THIS is Moorland Mousie....

yes it's a book. I've had a copy, and the second volume, 'Older Mousie' since I was about eleven. Because of these two books and the wonderful evocative illustrations...

... I have always been fascinated by Exmoor, even though I'd only ever been on holiday to the area twice - once when I was about five, then when my daughter was about nine. I grew to love it more when I started writing my Sea Witch Voyages - my editor lived in Devon. Then of course, Fate played a huge part and now  I live in Devon.

One other thing I had always wanted since being very young was an Exmoor Pony. Again, of course, purely because of this delightful book.

Moving to Devon I had to get...

My daughter riding our Exmoor Pony
Mr Mischief side saddle

and side saddle display:
Little Red Riding Hood

and then we added:

6 month old Exmoor Filly

 (and I bet your life I'll end up with more!)

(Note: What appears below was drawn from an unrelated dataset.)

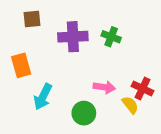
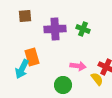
orange rectangle: (21, 65) -> (32, 57), moved
cyan arrow: (43, 97) -> (22, 69), moved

The Farleywater Herd Oct/Nov 2014
Straight from the Moor
(our little Siren is in there somewhere)
photo by kind permission of Dawn Westacott
Both ponies were born in the Moor in the Farleywater Herd, both are pure Exmoor - the breed is thought to date back as wild ponies from the Moor for over 2,000 years. They are very much like the ponies our ancestors would have known. Their coats are incredibly thick - I can vouch for them being absolutely soaked from pouring rain... dig your fingers through that outer layer and inside it is bone dry and warm. The mane and thick forelock protect the face - and note the distinctive 'mealy' muzzle and markings round the eyes.
To be accepted, today, as a 'pure' Exmoor there must be no white markings anywhere.

Exmoors, even though they are only about 13.00 hands to 13.2 can easily carry an adult - the are very strong, very determined, with a mind of their own. If our pony wants to be in THAT field, not THIS field... he puts himself in THAT field. Regardless of what might be in his way. He goes over, under or through. The downside to that thick mane... he can't feel electric fencing through it.

Having survived for over 2,000 years, Exmoor Ponies have developed a high level of intelligence and a brain to match.
Mister Mischief lives up to his name... but I wouldn't part with him for the world.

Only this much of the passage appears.